The Internet does not have a proper service for looking up information about people on the network as a whole, although a few attempts at registries have sprung up. Even if you know a person's real name and where they work, for example, you can't go to a central place to look up that person's user name or email address. However, there are two common services that provide some information about people, finger and whois .
The finger service looks up information about a user who has an account on the machine being queried, whether or not that user is currently logged in to the machine. This information may include the person's real name, login, phone number, office location, information about when and where they most recently logged in, and a brief message specified by the user.

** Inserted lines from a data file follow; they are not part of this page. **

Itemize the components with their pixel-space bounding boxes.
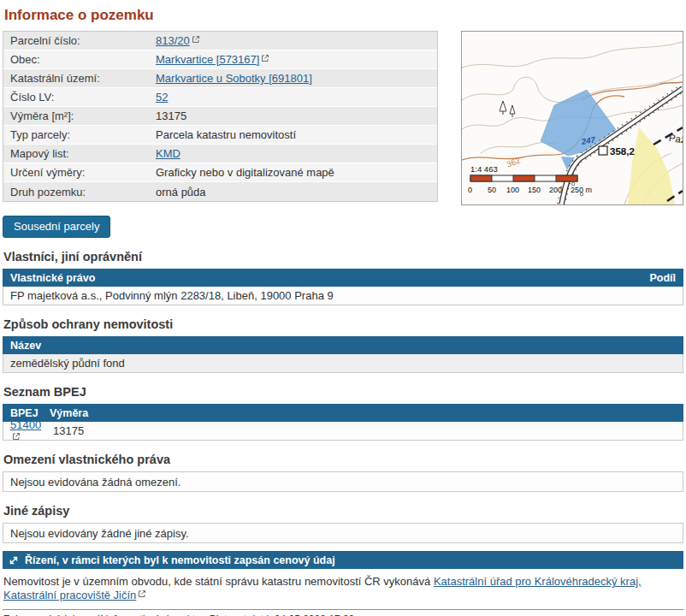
row-value: Graficky nebo v digitalizované mapě [156,166,437,179]
bpej-table-header: BPEJVýměra [3,404,683,422]
owner-name: FP majetková a.s., Podvinný mlýn 2283/18… [10,289,334,302]
row-label: Typ parcely: [10,128,156,141]
row-label: Výměra [m²]: [10,110,156,122]
row-label: Mapový list: [10,147,156,160]
owners-col-share-label: Podíl [649,272,676,284]
cadastral-area-link[interactable]: Markvartice u Sobotky [691801] [156,72,312,85]
table-row-lv-number: Číslo LV: 52 [3,88,437,107]
owners-table-header: Vlastnické právo Podíl [3,269,683,287]
parcel-info-page: Informace o pozemku Parcelní číslo: 813/… [0,0,686,616]
scale-tick-label: 250 m [571,186,592,194]
page-title: Informace o pozemku [4,7,683,24]
owner-row: FP majetková a.s., Podvinný mlýn 2283/18… [3,287,683,305]
other-entries-row: Nejsou evidovány žádné jiné zápisy. [3,523,683,543]
parcel-number-link[interactable]: 813/20 [156,34,190,47]
restrictions-value: Nejsou evidována žádná omezení. [10,476,180,489]
cadastral-map: 358,2 247 362 Paz 1:4 463 0 50 100 150 [462,32,683,204]
elevation-label: 358,2 [610,146,635,157]
row-value: 13175 [156,110,437,122]
row-label: Katastrální území: [10,72,156,85]
neighbor-parcels-button[interactable]: Sousední parcely [3,216,110,238]
expand-arrows-icon [9,555,19,566]
row-label: Číslo LV: [10,91,156,104]
table-row-map-sheet: Mapový list: KMD [3,145,437,163]
row-value: orná půda [156,186,437,198]
parcel-info-table: Parcelní číslo: 813/20 Obec: Markvartice… [3,31,438,202]
scale-tick-label: 50 [488,186,496,194]
other-entries-value: Nejsou evidovány žádné jiné zápisy. [10,527,189,540]
protection-value: zemědělský půdní fond [10,357,125,370]
table-row-cadastral-area: Katastrální území: Markvartice u Sobotky… [3,69,437,88]
external-link-icon [192,35,200,44]
jurisdiction-text: Nemovitost je v územním obvodu, kde stát… [3,575,683,602]
owners-heading: Vlastníci, jiní oprávnění [3,250,683,264]
protection-table-header: Název [3,336,683,354]
table-row-area-determination: Určení výměry: Graficky nebo v digitaliz… [3,163,437,182]
bpej-row: 51400 13175 [3,422,683,441]
proceedings-toggle-bar[interactable]: Řízení, v rámci kterých byl k nemovitost… [3,551,683,569]
row-label: Druh pozemku: [10,186,156,198]
table-row-area: Výměra [m²]: 13175 [3,107,437,126]
scale-tick-label: 100 [506,186,519,194]
restrictions-row: Nejsou evidována žádná omezení. [3,471,683,492]
row-label: Obec: [10,53,156,66]
row-label: Parcelní číslo: [10,34,156,47]
restrictions-heading: Omezení vlastnického práva [3,453,683,466]
lv-number-link[interactable]: 52 [156,91,168,104]
table-row-municipality: Obec: Markvartice [573167] [3,50,437,69]
protection-row: zemědělský půdní fond [3,354,683,373]
neighbor-parcel-yellow [628,127,675,204]
scale-tick-label: 0 [468,186,472,194]
table-row-land-type: Druh pozemku: orná půda [3,182,437,201]
owners-col-right-label: Vlastnické právo [10,272,95,284]
scale-ratio-label: 1:4 463 [470,164,498,174]
place-name-label: Paz [668,133,683,145]
tree-icon [500,101,515,117]
bpej-heading: Seznam BPEJ [3,385,683,399]
row-label: Určení výměry: [10,166,156,179]
external-link-icon [138,589,146,598]
contour-elevation-label: 362 [506,155,522,169]
jurisdiction-text-before: Nemovitost je v územním obvodu, kde stát… [3,575,434,588]
bpej-col-code-label: BPEJ [10,407,50,419]
map-panel[interactable]: 358,2 247 362 Paz 1:4 463 0 50 100 150 [461,31,683,205]
protection-col-label: Název [10,340,41,352]
external-link-icon [12,432,21,441]
scale-tick-label: 200 [549,186,562,194]
bpej-area-value: 13175 [53,424,84,437]
top-section: Parcelní číslo: 813/20 Obec: Markvartice… [3,31,683,205]
table-row-parcel-number: Parcelní číslo: 813/20 [3,32,437,50]
row-value: Parcela katastru nemovitostí [156,128,437,141]
municipality-link[interactable]: Markvartice [573167] [156,53,259,66]
bpej-col-area-label: Výměra [50,407,88,419]
footer-divider [3,609,683,610]
bpej-code-link[interactable]: 51400 [10,418,41,431]
other-entries-heading: Jiné zápisy [3,504,683,518]
elevation-point-symbol [599,146,607,155]
map-sheet-link[interactable]: KMD [156,147,180,160]
protection-heading: Způsob ochrany nemovitosti [3,317,683,331]
external-link-icon [261,54,269,62]
scale-tick-label: 150 [528,186,541,194]
table-row-parcel-type: Typ parcely: Parcela katastru nemovitost… [3,126,437,145]
proceedings-bar-label: Řízení, v rámci kterých byl k nemovitost… [25,554,335,566]
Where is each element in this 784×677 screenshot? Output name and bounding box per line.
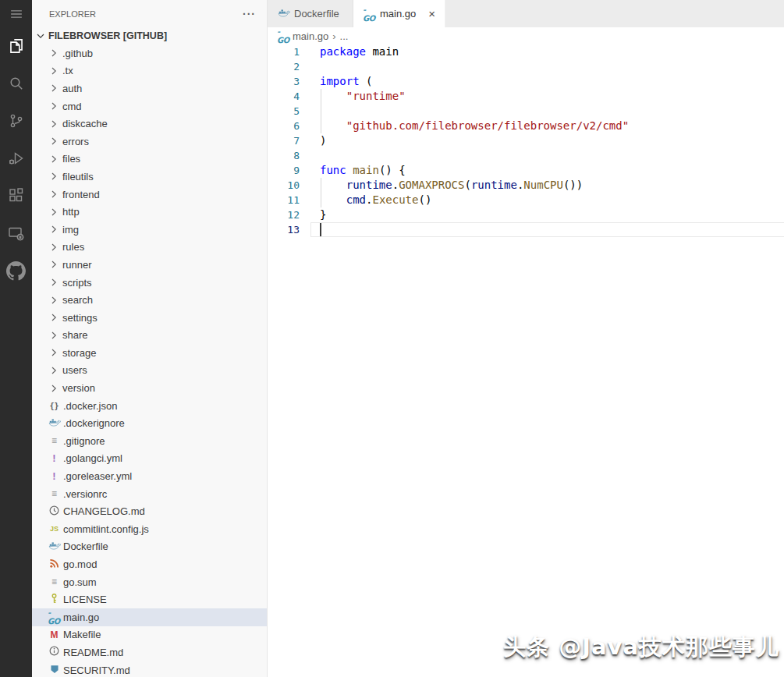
close-icon[interactable]: × xyxy=(428,8,435,19)
tree-item-label: go.mod xyxy=(63,558,97,570)
tree-item[interactable]: SECURITY.md xyxy=(32,661,267,677)
line-number: 13 xyxy=(268,222,300,237)
tree-item[interactable]: version xyxy=(32,379,267,397)
tree-item[interactable]: .tx xyxy=(32,62,267,80)
menu-icon[interactable] xyxy=(0,0,32,27)
tree-item[interactable]: README.md xyxy=(32,643,267,661)
tree-item[interactable]: storage xyxy=(32,344,267,362)
go-icon: GO xyxy=(363,8,376,20)
code-line[interactable]: 4 "runtime" xyxy=(268,89,784,104)
tree-item[interactable]: CHANGELOG.md xyxy=(32,502,267,520)
tree-item[interactable]: .dockerignore xyxy=(32,414,267,432)
code-line[interactable]: 10 runtime.GOMAXPROCS(runtime.NumCPU()) xyxy=(268,178,784,193)
code-line[interactable]: 1package main xyxy=(268,44,784,59)
code-line[interactable]: 11 cmd.Execute() xyxy=(268,193,784,207)
source-control-icon[interactable] xyxy=(0,102,32,140)
code-line[interactable]: 5 xyxy=(268,104,784,119)
tree-item[interactable]: !.goreleaser.yml xyxy=(32,467,267,485)
explorer-sidebar: EXPLORER ··· FILEBROWSER [GITHUB] .githu… xyxy=(32,0,268,677)
tree-item[interactable]: ≡go.sum xyxy=(32,573,267,591)
tree-item[interactable]: MMakefile xyxy=(32,626,267,644)
code-line[interactable]: 8 xyxy=(268,148,784,163)
tree-item[interactable]: fileutils xyxy=(32,168,267,186)
tree-item[interactable]: GOmain.go xyxy=(32,608,267,626)
extensions-icon[interactable] xyxy=(0,177,32,214)
tree-item[interactable]: settings xyxy=(32,309,267,327)
search-icon[interactable] xyxy=(0,65,32,102)
tab-bar: DockerfileGOmain.go× xyxy=(268,0,784,27)
tree-item[interactable]: img xyxy=(32,221,267,239)
code-line[interactable]: 2 xyxy=(268,59,784,74)
tree-item-label: scripts xyxy=(62,277,92,289)
breadcrumb-separator: › xyxy=(332,30,335,42)
yaml-icon: ! xyxy=(48,452,61,465)
tree-item[interactable]: frontend xyxy=(32,186,267,204)
code-line[interactable]: 9func main() { xyxy=(268,163,784,178)
tree-item-label: README.md xyxy=(63,647,123,658)
tree-item[interactable]: search xyxy=(32,291,267,309)
line-number: 2 xyxy=(268,59,300,74)
more-actions-button[interactable]: ··· xyxy=(243,8,256,20)
chevron-right-icon xyxy=(48,170,60,183)
tree-section-filebrowser[interactable]: FILEBROWSER [GITHUB] xyxy=(32,27,267,44)
tree-item[interactable]: {}.docker.json xyxy=(32,397,267,415)
line-number: 10 xyxy=(268,178,300,193)
docker-icon xyxy=(48,417,61,430)
tree-item-label: .goreleaser.yml xyxy=(63,470,132,482)
breadcrumb-file[interactable]: main.go xyxy=(293,30,328,42)
files-icon[interactable] xyxy=(0,27,32,65)
tree-item[interactable]: Dockerfile xyxy=(32,538,267,556)
code-editor[interactable]: 1package main23import (4 "runtime"56 "gi… xyxy=(268,44,784,237)
line-number: 4 xyxy=(268,89,300,104)
tree-section-label: FILEBROWSER [GITHUB] xyxy=(48,30,167,41)
tree-item[interactable]: ≡.versionrc xyxy=(32,485,267,503)
tree-item-label: users xyxy=(62,364,87,376)
line-text: "github.com/filebrowser/filebrowser/v2/c… xyxy=(320,119,629,133)
chevron-right-icon xyxy=(48,47,60,59)
tree-item[interactable]: cmd xyxy=(32,97,267,115)
tree-item[interactable]: LICENSE xyxy=(32,590,267,608)
tree-item[interactable]: runner xyxy=(32,256,267,274)
tree-item-label: SECURITY.md xyxy=(63,665,130,676)
chevron-right-icon xyxy=(48,153,60,165)
tree-item[interactable]: scripts xyxy=(32,274,267,292)
chevron-right-icon xyxy=(48,311,60,324)
tree-item-label: settings xyxy=(62,312,98,324)
tab-Dockerfile[interactable]: Dockerfile xyxy=(268,0,353,27)
tree-item-label: main.go xyxy=(63,611,99,623)
js-icon: JS xyxy=(48,523,61,535)
breadcrumb-more[interactable]: ... xyxy=(340,30,349,42)
tree-item[interactable]: rules xyxy=(32,239,267,257)
tree-item[interactable]: share xyxy=(32,327,267,345)
go-icon: GO xyxy=(277,30,290,42)
debug-icon[interactable] xyxy=(0,140,32,177)
clock-icon xyxy=(48,505,61,518)
tree-item[interactable]: .github xyxy=(32,44,267,62)
tree-item[interactable]: users xyxy=(32,362,267,380)
tab-main.go[interactable]: GOmain.go× xyxy=(353,0,445,27)
code-line[interactable]: 7) xyxy=(268,133,784,148)
remote-icon[interactable] xyxy=(0,214,32,252)
code-line[interactable]: 6 "github.com/filebrowser/filebrowser/v2… xyxy=(268,119,784,133)
line-text: func main() { xyxy=(320,163,406,178)
code-line[interactable]: 3import ( xyxy=(268,74,784,89)
code-line[interactable]: 12} xyxy=(268,207,784,222)
tree-item[interactable]: JScommitlint.config.js xyxy=(32,520,267,538)
code-line[interactable]: 13 xyxy=(268,222,784,237)
tree-item[interactable]: diskcache xyxy=(32,115,267,133)
chevron-right-icon xyxy=(48,258,60,271)
chevron-right-icon xyxy=(48,223,60,236)
github-icon[interactable] xyxy=(0,252,32,289)
tree-item[interactable]: files xyxy=(32,151,267,168)
tree-item[interactable]: !.golangci.yml xyxy=(32,450,267,468)
tree-item[interactable]: errors xyxy=(32,133,267,151)
docker-icon xyxy=(277,8,290,20)
tree-item[interactable]: auth xyxy=(32,80,267,97)
tree-item[interactable]: ≡.gitignore xyxy=(32,432,267,450)
tree-item[interactable]: go.mod xyxy=(32,555,267,573)
line-number: 1 xyxy=(268,44,300,59)
tree-item-label: diskcache xyxy=(62,118,108,129)
tree-item[interactable]: http xyxy=(32,203,267,221)
watermark: 头条 @Java技术那些事儿 xyxy=(503,632,779,663)
chevron-down-icon xyxy=(34,30,47,42)
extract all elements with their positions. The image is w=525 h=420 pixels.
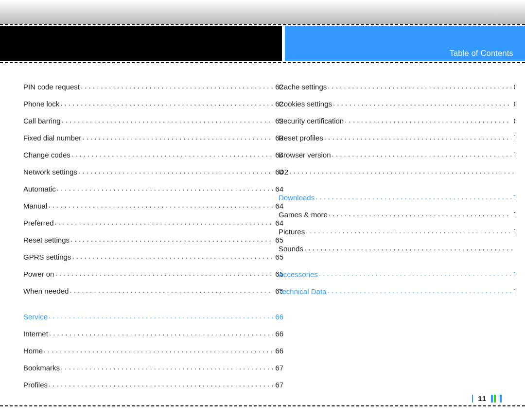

You don't need to know the user name in order to use finger ; it will generally give you information about anybody whose user name or real name contains the string you specify. If you don't specify a string, it will list information about everybody currently logged in to the machine being queried. finger can provide invaluable information to intruders, e.g., by identifying users who rarely log in, or names of gateway systems. You may wish to block finger requests that come from outside your internal network, or to supply only minimal information in response to these requests. finger is legitimately used by plenty of people who are simply trying to figure out what user name to send mail to, but those people don't need all the information that finger normally gives out.
It's less risky to use a finger client than to run a finger server. It's not without risk, however. The user-customizable message can contain control characters, and some finger clients rely on the length limitations normally built into the finger server to keep the returned information short. It's easy to construct a finger server that will be a denial of service attack. Depending on the finger client and the terminal, or terminal emulator, it's running on, control characters may produce effects anywhere from the annoying (it beeps maniacally and makes your screen look weird) to the disastrous (it downloads macros to your terminal, and then tells your terminal to pretend you'd typed the keys to invoke those macros, which can issue arbitrary commands as you, for example, to mail off your password file or delete all your files). You should run a finger client that doesn't permit control characters.
The whois service is similar to finger , but it obtains publicly available information about hosts, networks, domains, and their administrators. By default, whois clients query the host rs.internic.net at the Internet's Network Information Center (Inter NIC ), which maintains information about Internet domain and network administrators.[2]
[2] People who have been on the Internet a long time may remember when everybody who was anybody on the Internet was in the NIC database, but there isn't enough room for everybody anymore.
Because whois is the closest thing to an Internet white pages protocol, some sites choose to write servers that use the whois protocol to distribute information about their users. If you decide to do this, the usual concerns apply about writing servers so they don't give out too much information, and so they don't allow queries to cause them to execute arbitrary commands.